• Problem to solve: The listing below should be printed again word for word, without any images.

━━━━━━━━━━

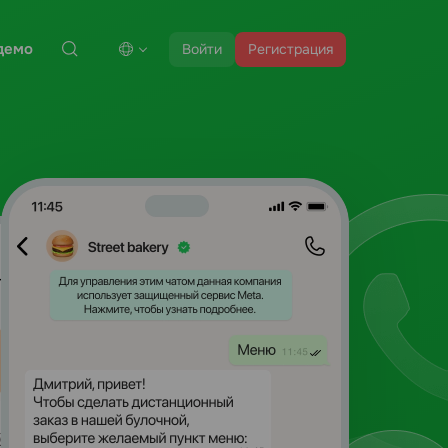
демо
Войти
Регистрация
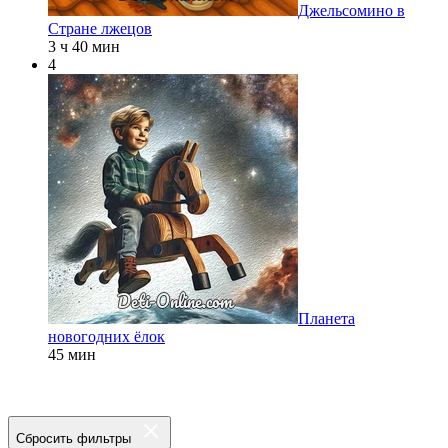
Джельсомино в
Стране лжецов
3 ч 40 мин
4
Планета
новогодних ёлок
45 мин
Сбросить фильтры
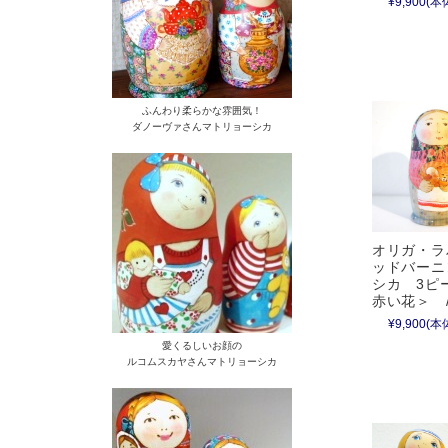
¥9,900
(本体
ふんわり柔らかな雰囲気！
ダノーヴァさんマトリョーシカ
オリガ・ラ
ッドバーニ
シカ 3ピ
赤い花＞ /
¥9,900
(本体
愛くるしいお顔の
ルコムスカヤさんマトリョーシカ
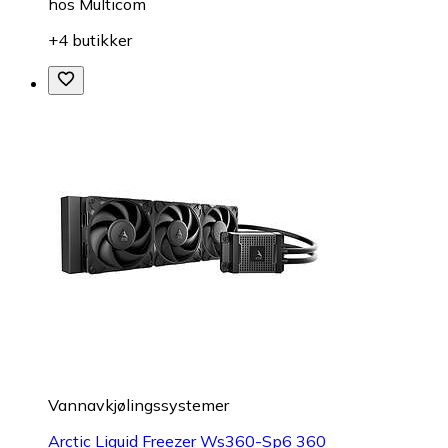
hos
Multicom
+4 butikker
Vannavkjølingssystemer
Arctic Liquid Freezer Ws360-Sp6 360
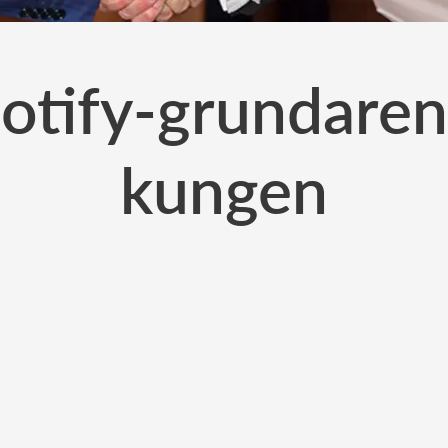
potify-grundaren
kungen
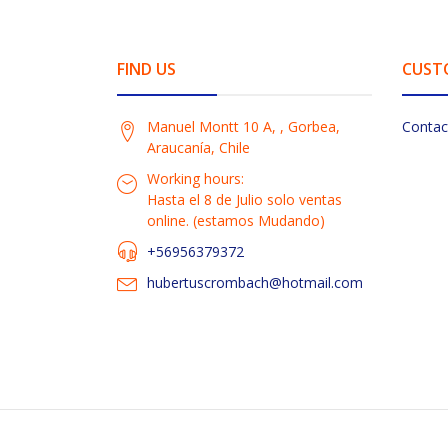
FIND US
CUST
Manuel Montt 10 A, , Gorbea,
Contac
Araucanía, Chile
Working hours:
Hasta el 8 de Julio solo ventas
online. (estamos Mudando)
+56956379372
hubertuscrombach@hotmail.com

━━━━━━━━━━

• Exercise response:
демо
Войти
Регистрация
Джельсомино в
Стране лжецов
3 ч 40 мин
4
Планета
новогодних ёлок
45 мин
Сбросить фильтры
¥9,900
(本体
ふんわり柔らかな雰囲気！
ダノーヴァさんマトリョーシカ
オリガ・ラ
ッドバーニ
シカ 3ピ
赤い花＞ /
¥9,900
(本体
愛くるしいお顔の
ルコムスカヤさんマトリョーシカ
hos
Multicom
+4 butikker
Vannavkjølingssystemer
Arctic Liquid Freezer Ws360-Sp6 360
potify-grundaren
kungen
FIND US
CUST
Manuel Montt 10 A, , Gorbea,
Contac
Araucanía, Chile
Working hours:
Hasta el 8 de Julio solo ventas
online. (estamos Mudando)
+56956379372
hubertuscrombach@hotmail.com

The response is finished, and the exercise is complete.